The Sunday World brand is leaving the Irish media market after more than fifty years of operation. In its place comes Crime World, a digital platform that grew out of the popular podcast by journalist Nicola Tallant. The new website, developed by the team at Mark Porter Associates, changes Mediahuis’s approach to crime and investigative reporting. The focus is on analysis, human stories, and deep engagement with complex and painful subjects.
The designers abandoned familiar crime genre clichés. The visual design includes no police tape, fingerprints, typewriter styling, or effects that suggest violence. A different source inspires the design. The foundation comes from the documentary photography of Gordon Parks, the legendary American photographer who captured nighttime streets and marginalized communities in the 1950s. The color palette consists of dark blue, purple, and neon tones observed during nighttime walks through Dublin. This new palette fully replaces the usual red, gray, and yellow combinations.

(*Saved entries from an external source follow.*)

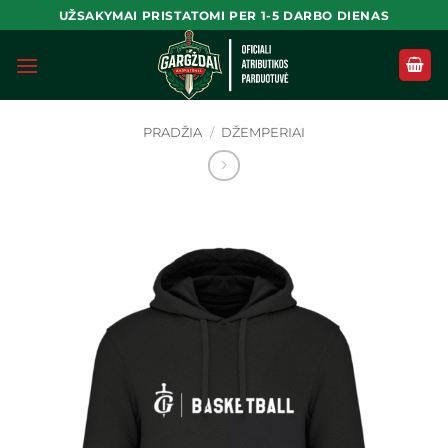
Skip
UŽSAKYMAI PRISTATOMI PER 1-5 DARBO DIENAS
to
content
PRADŽIA
/
DŽEMPERIAI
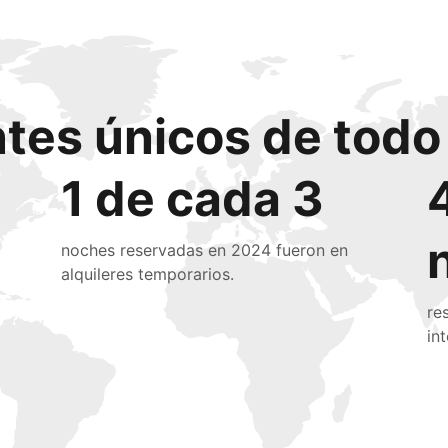
ntes únicos de tod
1 de cada 3
noches reservadas en 2024 fueron en
alquileres temporarios.
re
in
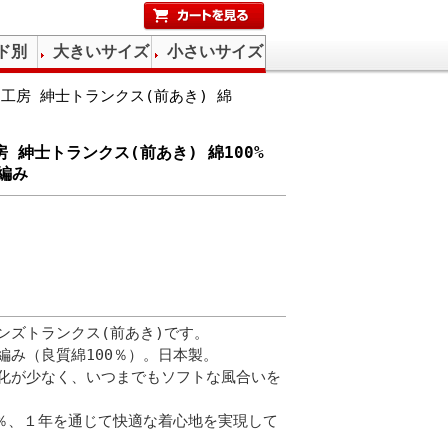
ド別
大きいサイズ
小さいサイズ
適工房 紳士トランクス(前あき) 綿
房 紳士トランクス(前あき) 綿100%
編み
ンズトランクス(前あき)です。
編み（良質綿100％）。日本製。
化が少なく、いつまでもソフトな風合いを
0％、１年を通じて快適な着心地を実現して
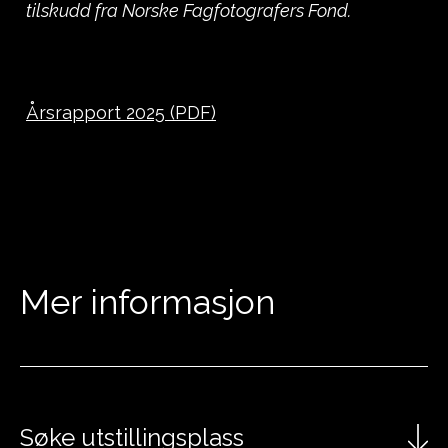
tilskudd fra Norske Fagfotografers Fond.
Årsrapport 2025 (PDF)
Mer informasjon
Søke utstillingsplass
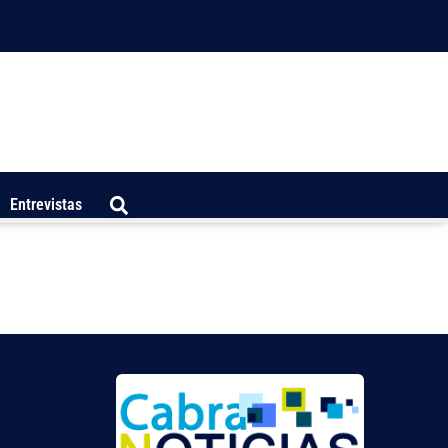
Entrevistas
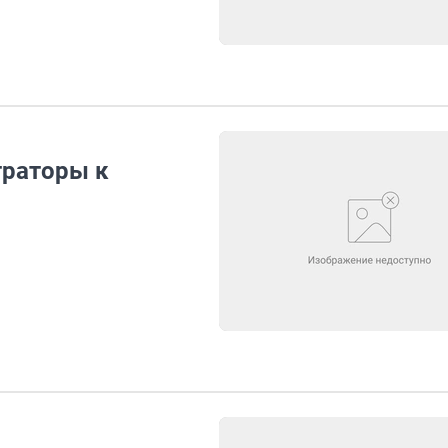
траторы к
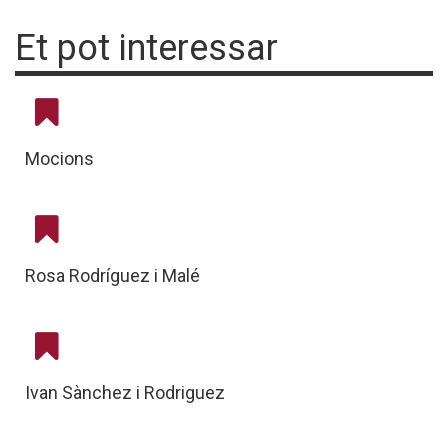
Et pot interessar
Mocions
Rosa Rodríguez i Malé
Ivan Sànchez i Rodriguez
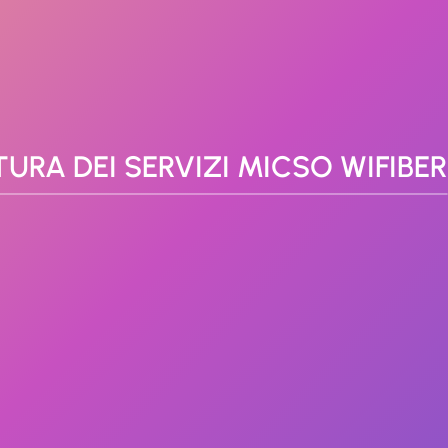
TURA DEI SERVIZI MICSO WIFIBER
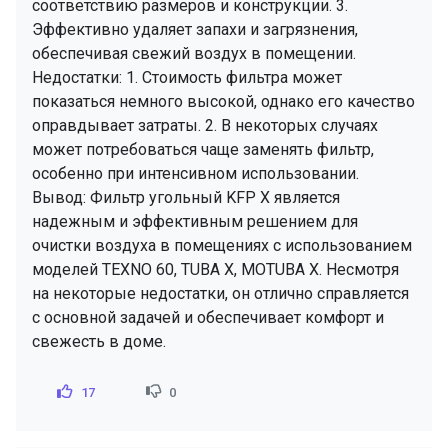
соответствию размеров и конструкции. 3.
Эффективно удаляет запахи и загрязнения,
обеспечивая свежий воздух в помещении.
Недостатки: 1. Стоимость фильтра может
показаться немного высокой, однако его качество
оправдывает затраты. 2. В некоторых случаях
может потребоваться чаще заменять фильтр,
особенно при интенсивном использовании.
Вывод: Фильтр угольный KFP X является
надежным и эффективным решением для
очистки воздуха в помещениях с использованием
моделей TEXNO 60, TUBA X, MOTUBA X. Несмотря
на некоторые недостатки, он отлично справляется
с основной задачей и обеспечивает комфорт и
свежесть в доме.
17
0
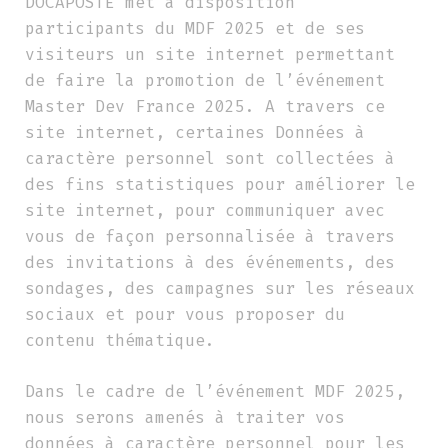
DOCAPOSTE met à disposition
participants du MDF 2025 et de ses
visiteurs un site internet permettant
de faire la promotion de l’événement
Master Dev France 2025. A travers ce
site internet, certaines Données à
caractère personnel sont collectées à
des fins statistiques pour améliorer le
site internet, pour communiquer avec
vous de façon personnalisée à travers
des invitations à des événements, des
sondages, des campagnes sur les réseaux
sociaux et pour vous proposer du
contenu thématique.
Dans le cadre de l’événement MDF 2025,
nous serons amenés à traiter vos
données à caractère personnel pour les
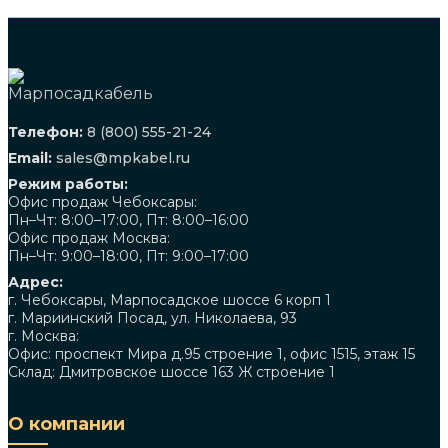
Телефон:
8 (800) 555-21-24
Email:
sales@mpkabel.ru
Режим работы:
Офис продаж Чебоксары:
Пн–Чт: 8:00–17:00, Пт: 8:00–16:00
Офис продаж Москва:
Пн–Чт: 9:00–18:00, Пт: 9:00–17:00
Адрес:
г. Чебоксары, Марпосадское шоссе 6 корп 1
г. Мариинский Посад, ул. Николаева, 93
г. Москва:
Офис: проспект Мира д.95 строение 1, офис 1515, этаж 15
Склад: Дмитровское шоссе 163 Ж строение 1
О компании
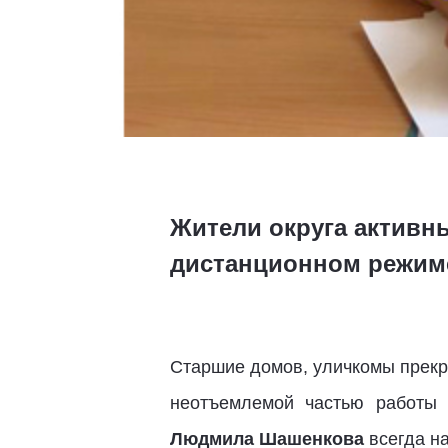
Жители округа активны
дистанционном режиме
Старшие домов, уличкомы прекр
неотъемлемой частью работы 
Людмила Шашенкова
всегда на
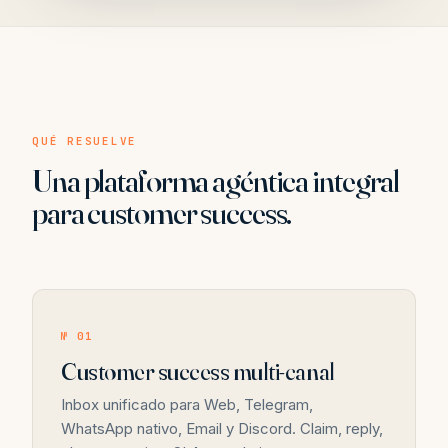
QUÉ RESUELVE
Una plataforma agéntica integral
para customer success.
№ 01
Customer success multi-canal
Inbox unificado para Web, Telegram,
WhatsApp nativo, Email y Discord. Claim, reply,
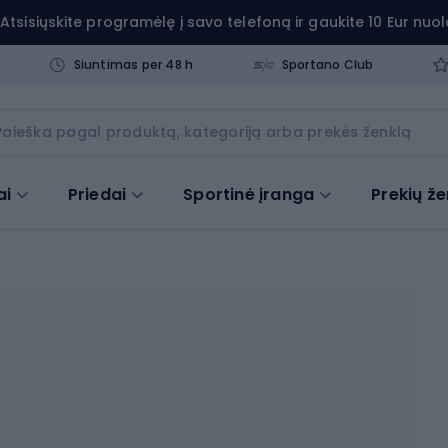
Atsisiųskite programėlę į savo telefoną ir gaukite 10 Eur nuol
Siuntimas per 48 h
Sportano Club
ai
Priedai
Sportinė įranga
Prekių že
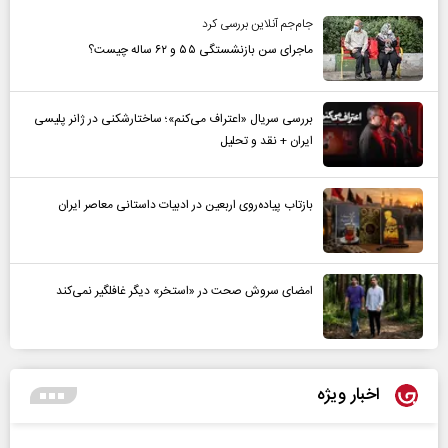
جام‌جم آنلاین بررسی کرد
ماجرای سن بازنشستگی ۵۵ و ۶۲ ساله چیست؟
بررسی سریال «اعتراف می‌کنم»؛ ساختارشکنی در ژانر پلیسی
ایران + نقد و تحلیل
بازتاب پیاده‌روی اربعین در ادبیات داستانی معاصر ایران
امضای سروش صحت در «استخر» دیگر غافلگیر نمی‌کند
اخبار ویژه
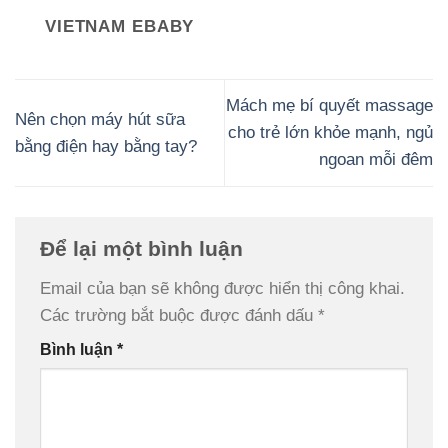
VIETNAM EBABY
Mách mẹ bí quyết massage
Nên chọn máy hút sữa
cho trẻ lớn khỏe mạnh, ngủ
bằng điện hay bằng tay?
ngoan mỗi đêm
Để lại một bình luận
Email của bạn sẽ không được hiển thị công khai.
Các trường bắt buộc được đánh dấu
*
Bình luận
*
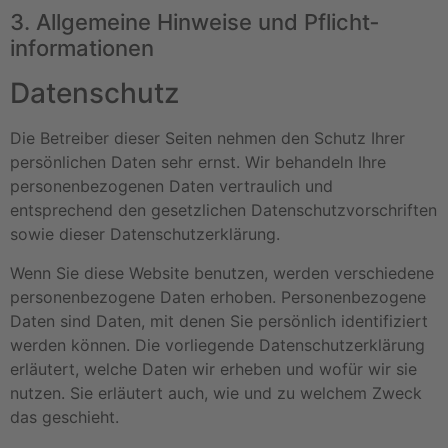
3. Allgemeine Hinweise und Pflicht­
informationen
Datenschutz
Die Betreiber dieser Seiten nehmen den Schutz Ihrer
persönlichen Daten sehr ernst. Wir behandeln Ihre
personenbezogenen Daten vertraulich und
entsprechend den gesetzlichen Datenschutzvorschriften
sowie dieser Datenschutzerklärung.
Wenn Sie diese Website benutzen, werden verschiedene
personenbezogene Daten erhoben. Personenbezogene
Daten sind Daten, mit denen Sie persönlich identifiziert
werden können. Die vorliegende Datenschutzerklärung
erläutert, welche Daten wir erheben und wofür wir sie
nutzen. Sie erläutert auch, wie und zu welchem Zweck
das geschieht.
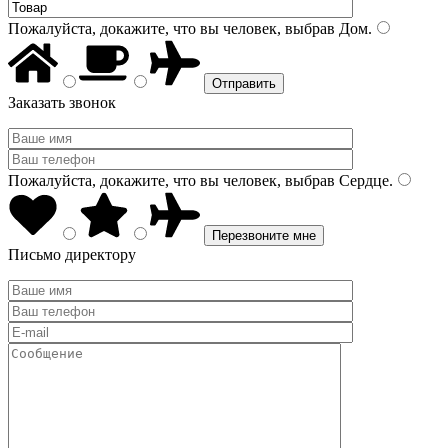
Пожалуйста, докажите, что вы человек, выбрав
Дом
.
Заказать звонок
Пожалуйста, докажите, что вы человек, выбрав
Сердце
.
Письмо директору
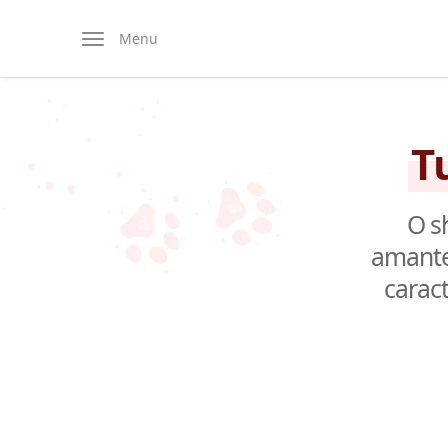
Menu
T
O s
amante
carac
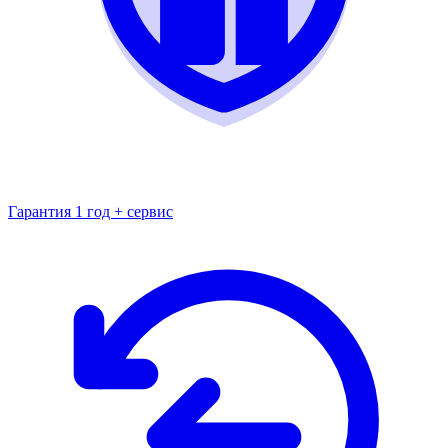
Гарантия 1 год + сервис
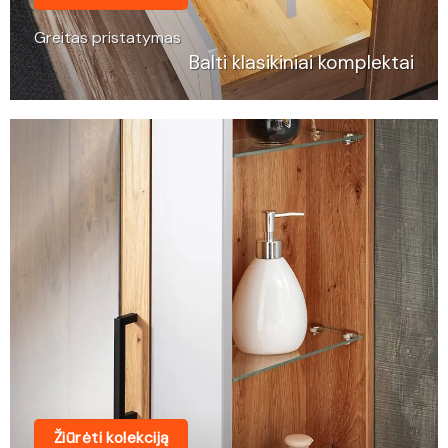
Greitas pristatymas
Balti klasikiniai komplektai
Žiūrėti kolekciją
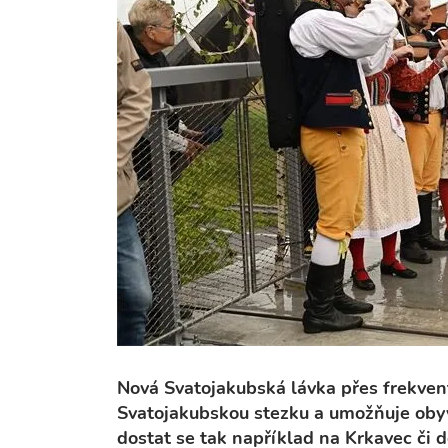
Nová Svatojakubská lávka přes frekven
Svatojakubskou stezku a umožňuje obyv
dostat se tak například na Krkavec či 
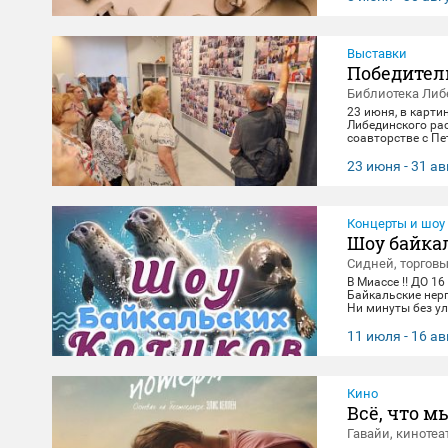
Выставки
Победител
Библиотека Либ
23 июня, в карти
Либединского ра
соавторстве с П
экспонировались 
и за каждым кадр
23 июня - 31 ав
всматривания в л
в честь Дня Поб
Концерты и шоу
Шоу байка
Сидней, торгов
В Миассе ‼️ ДО 16
Байкальские нер
Ни минуты без ул
зарядиться позит
14:00, 16:00,18:3
11 июля - 16 ав
вторник(Санитар
Кино
Всё, что м
Гавайи, кинотеа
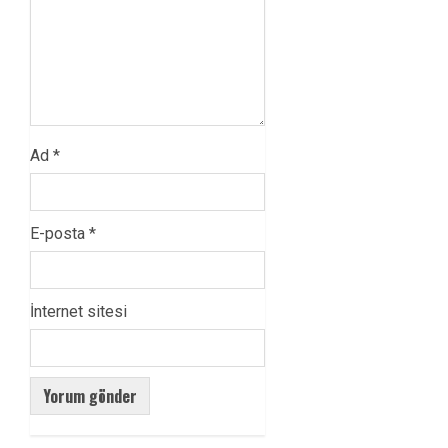
Ad
*
E-posta
*
İnternet sitesi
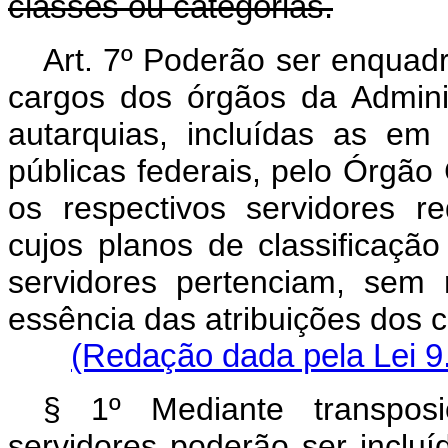
classes ou categorias.
Art. 7º Poderão ser enquadr
cargos dos órgãos da Adminis
autarquias, incluídas as em
públicas federais, pelo Órgão 
os respectivos servidores r
cujos planos de classificaçã
servidores pertenciam, sem
essência das atribuições d
(Redação dada pela Lei 9
§ 1º Mediante transposi
servidores poderão ser incluí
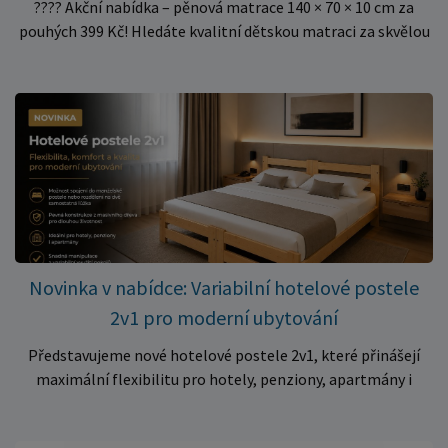
???? Akční nabídka – pěnová matrace 140 × 70 × 10 cm za
pouhých 399 Kč! Hledáte kvalitní dětskou matraci za skvělou
cenu? Právě teď můžete pořídit pěnovou matraci 140 × 70 ×
10 cm za neuvěřitelných 399 Kč. ✅ Rozměr: 140 × 70 × 10 cm
✅ Pohodlné pěnové jádro pro komfortní spánek dítěte ✅
Skvělá volba do dětských postýlek ✅ Výjimečně výhodná cena
– jen 399 Kč Využijte této mimořádné nabídky a pořiďte
kvalitní matraci za cenu, která patří k nejvýhodnějším na
trhu. Akce platí pouze do vyprodání zásob. Nakupujte chytře a
ušetřete!
Novinka v nabídce: Variabilní hotelové postele
2v1 pro moderní ubytování
Představujeme nové hotelové postele 2v1, které přinášejí
maximální flexibilitu pro hotely, penziony, apartmány i
ubytovny. Díky chytrému řešení lze během několika okamžiků
vytvořit prostorné manželské lůžko, nebo postele rozdělit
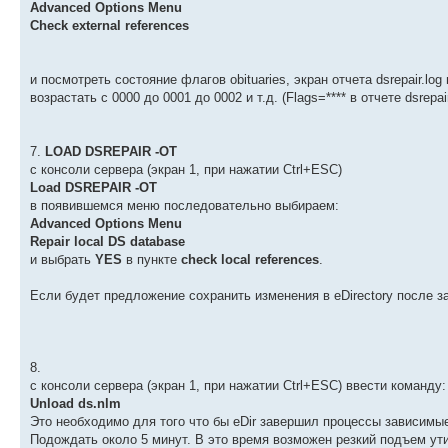
Advanced Options Menu
Check external references
и посмотреть состояние флагов obituaries, экран отчета dsrepair.l
возрастать с 0000 до 0001 до 0002 и т.д. (Flags=**** в отчете dsrepa
7.
LOAD DSREPAIR -OT
с консоли сервера (экран 1, при нажатии Ctrl+ESC)
Load DSREPAIR -OT
в появившемся меню последовательно выбираем:
Advanced Options Menu
Repair local DS database
и выбрать
YES
в пункте
check local references
.
Если будет предложение сохранить изменения в eDirectory после з
8.
с консоли сервера (экран 1, при нажатии Ctrl+ESC) ввести команду:
Unload ds.nlm
Это необходимо для того что бы eDir завершил процессы зависимы
Подождать около 5 минут. В это время возможен резкий подъем ути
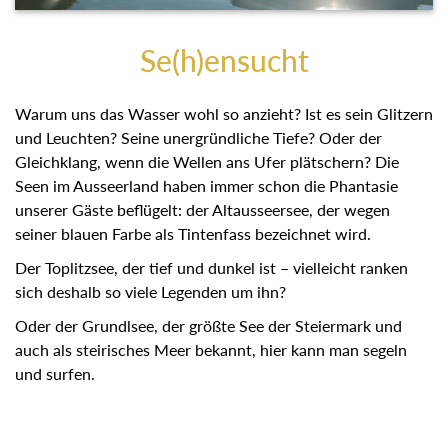
Se(h)ensucht
Warum uns das Wasser wohl so anzieht? Ist es sein Glitzern
und Leuchten? Seine unergründliche Tiefe? Oder der
Gleichklang, wenn die Wellen ans Ufer plätschern? Die
Seen im Ausseerland haben immer schon die Phantasie
unserer Gäste beflügelt: der Altausseersee, der wegen
seiner blauen Farbe als Tintenfass bezeichnet wird.
Der Toplitzsee, der tief und dunkel ist – vielleicht ranken
sich deshalb so viele Legenden um ihn?
Oder der Grundlsee, der größte See der Steiermark und
auch als steirisches Meer bekannt, hier kann man segeln
und surfen.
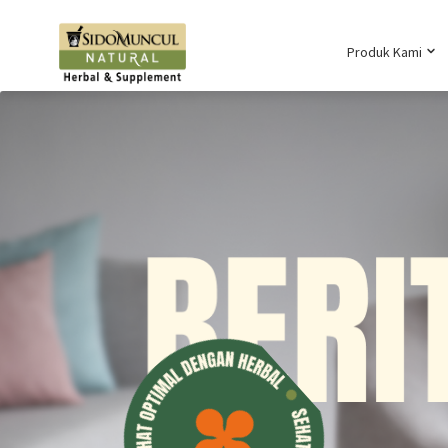
Produk Kami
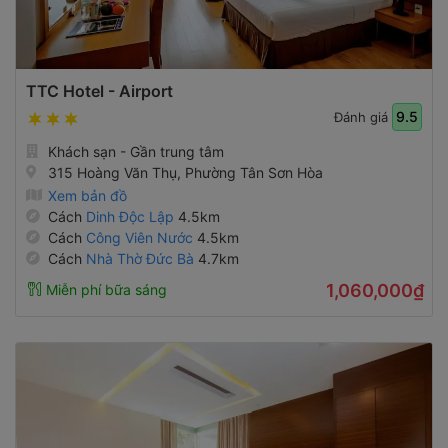
TTC Hotel - Airport
9.5
Đánh giá
Khách sạn - Gần trung tâm
315 Hoàng Văn Thụ, Phường Tân Sơn Hòa
Xem bản đồ
Cách
Dinh Độc Lập
4.5km
Cách
Công Viên Nước
4.5km
Cách
Nhà Thờ Đức Bà
4.7km
1,060,000₫
Miễn phí bữa sáng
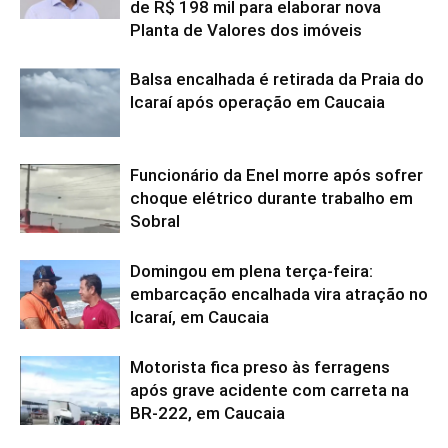
de R$ 198 mil para elaborar nova
Planta de Valores dos imóveis
Balsa encalhada é retirada da Praia do
Icaraí após operação em Caucaia
Funcionário da Enel morre após sofrer
choque elétrico durante trabalho em
Sobral
Domingou em plena terça-feira:
embarcação encalhada vira atração no
Icaraí, em Caucaia
Motorista fica preso às ferragens
após grave acidente com carreta na
BR-222, em Caucaia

Typography plays a key role in the Crime World identity. The primary typeface is Interference Bold, a monospaced typeface that resembles surveillance-camera timestamps. The logo adopts a harsh, tense appearance, conveying a sense of urgency and dramatic intensity. It is paired with Inter from Google Fonts. This typeface has a calmer rhythm and is used for headlines and body text.
The earlier visual style of the Crime World podcast looked generic and relied on straightforward imagery, such as ransom notes. The new visual approach elevates the brand. The monospaced logo with even letterforms, as if taken from a surveillance system screen, creates an atmosphere of tension and technological severity. An animation effect that gradually decodes symbols enhances the digital forensics experience.
The rebrand affects far more than appearance. Crime World fully replaces Sunday World, a tabloid that had been part of Irish audiences’ everyday life for decades. Mediahuis shifts its focus to a digital platform that offers a deeper, more responsible conversation about crime and the justice system.
As a result, Crime World is perceived as a strict and contemporary media project that avoids simple visual shortcuts and outdated presentation formats. The brand positions itself as an expert resource ready to address complex topics and confront influential figures within the criminal world.